We use these beds at my facility for impulsive patients that learn how to turn off their bed alarms and even certain TBIs. The patient is free to move around as much as they'd like while in the bed and they remain safe. I've never had a patient freak out about being in one of these types of beds; in fact, most appear to be much calmer.
My hospital doesn't actually own these beds. When we need one, we call the "Soma" company. They send a certified tech who brings the enclosure bed. Then they assemble it onto our regular Hill-Rom beds. This whole process from ordering to assembling takes 24 hrs. I guess in essence, we rent the Soma beds as needed.
My facility rents them from a local provider, also. It takes ~24h to get one in the room and ready to use.
Im not familiar with these beds at all but when i googled it , this came up...
Im not familiar with these beds at all but when i googled it , this came up...
Sounds like serious negligence.
When done correctly, most people are not placed in the beds and zipped up unless they are exhibiting behavior that compromises safety; pts also are supposed to be monitored frequently, and they are not supposed to be in the bed ATC; they should be with help ambulated or should have a diversion activity to prevent compromises to safety; skin checks and food and fluids should be offered, even engaging in conversation to determine whether the pts status has changed and the vail be can be discontinued; if applicable; although My experience the beds actually were a favorable outcome with all my pts; possibly due to the fact that my pts were neurologically compromised (TBI).
Even though we have one side of the story; it seems as the pt was not "released" from the bed; however, with good documentation; they may have been (if it has been resolved) able to resolve the case if all the proper steps when a pt is restrained were followed through as well.
I have worked in a facilty that used a Posey Bed for a patient who had Huntington's Disease. It was the ONLY way to keep him and us safe. He was angry at the world (which I might be as well), his family refused to see him anymore (his children blamed him as one of them had been diagnosed as well), his wife divorced him and moved on, and he was a tall guy. We always had to have at least 2 of us when we provided care as he would fight like the dickens. It was a forever battle to keep that bed clean, but we would team up and made it work (we could bribe him with Little Debbie cakes). If it wasn't for that bed I don't know how any of us would have survived a shift.
We don't have any enclosed beds. We have Hi-Lo beds that pretty much go to the floor to help prevent injuries if someone falls. We also have cushioned matts to put on either side of the bed on the floor.Other than that, we have bed alarms that go off if the patients try to get out of bed, and mitts for patients who pull at tubes.
Many times they end up with a sitter because they keep challenging the bed checks.
Those beds sound way safer, but I could see how a family would be put off by it.
That's what we do. In Washington, restraints without a physician's order or patient consent are considered a violation of OBRA. A bedrail or an over-bed table that the resident can't move is considered a restraint and patients/residents must sign a waiver if they want them.

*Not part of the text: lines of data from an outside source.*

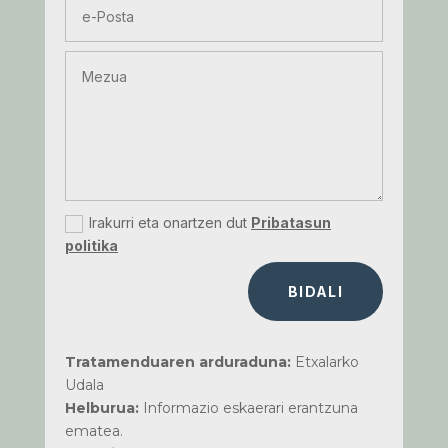
Irakurri eta onartzen dut
Pribatasun
politika
BIDALI
Tratamenduaren arduraduna:
Etxalarko
Udala
Helburua:
Informazio eskaerari erantzuna
ematea.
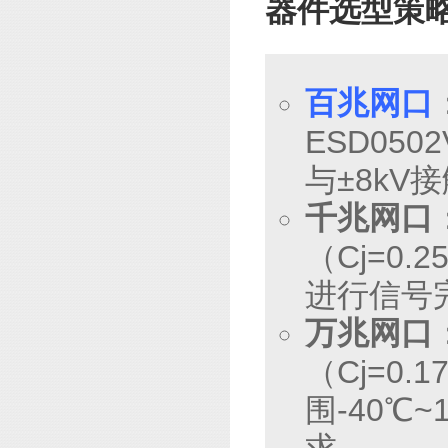
器件选型策
百兆网口
ESD050
与±8k
千兆网口
（Cj=0
进行信号
万兆网口
（Cj=0.
围-40℃
求。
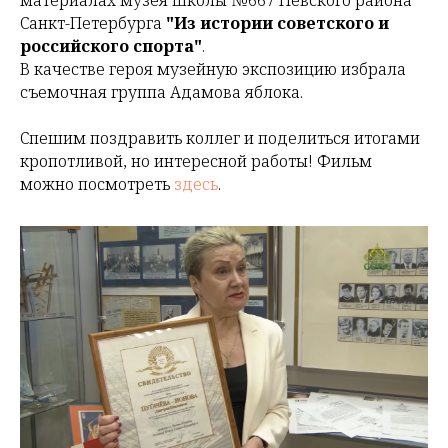
материалах музея школы №667 Невского района
Санкт-Петербурга
"Из истории советского и
российского спорта"
.
В качестве героя музейную экспозицию избрала
съемочная группа Адамова яблока.
Спешим поздравить коллег и поделиться итогами
кропотливой, но интересной работы! Фильм
можно посмотреть
здесь
.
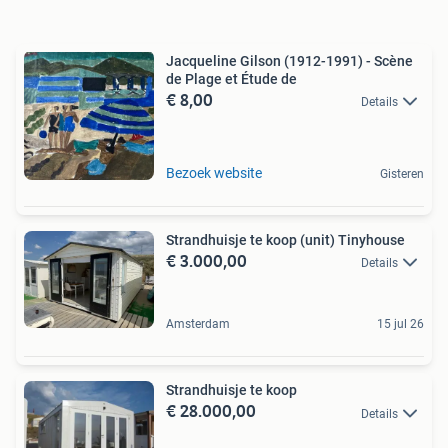
Jacqueline Gilson (1912-1991) - Scène
de Plage et Étude de
€ 8,00
Details
Bezoek website
Gisteren
Strandhuisje te koop (unit) Tinyhouse
€ 3.000,00
Details
Amsterdam
15 jul 26
Strandhuisje te koop
€ 28.000,00
Details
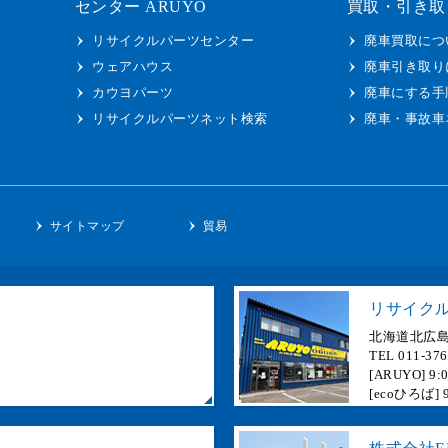
センター ARUYO
買取・引き取
リサイクルパーツセンター
廃車買取につ
ウェアハウス
廃車引き取り
カウヨパーツ
廃車にする手
リサイクルパーツネット検索
廃車・事故車
ー
サイトマップ
貿易
リサイクル
北海道北広島
TEL 011-37
[ARUYO]
[ecoひろば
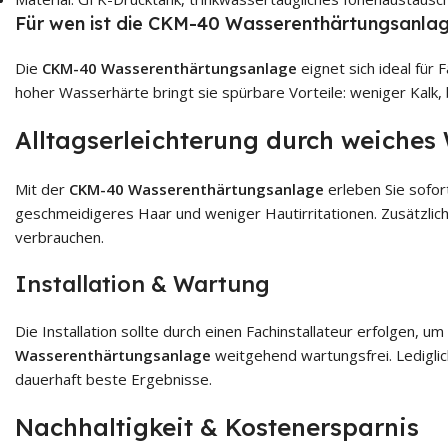
Für wen ist die CKM-40 Wasserenthärtungsanla
Die
CKM-40 Wasserenthärtungsanlage
eignet sich ideal für
hoher Wasserhärte bringt sie spürbare Vorteile: weniger Kalk
Alltagserleichterung durch weiches
Mit der
CKM-40 Wasserenthärtungsanlage
erleben Sie sofo
geschmeidigeres Haar und weniger Hautirritationen. Zusätzlic
verbrauchen.
Installation & Wartung
Die Installation sollte durch einen Fachinstallateur erfolgen,
Wasserenthärtungsanlage
weitgehend wartungsfrei. Lediglich
dauerhaft beste Ergebnisse.
Nachhaltigkeit & Kostenersparnis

It's not like there's a perfect, no-harm option. There are risks and harms from both using and not using restraints. Injury and death risks on both sides of the equation. Sigh.
TheCommuter, BSN, RN
102 Articles; 27,612 Posts
It's nice that your ratios are 1:6, but the ratios at my hospital run from 1:7 to 1:12 on both day and night shifts, so we do not have the time to keep running into the room. We also do not have money in the budget for 1:1 sitters. Long live vail beds.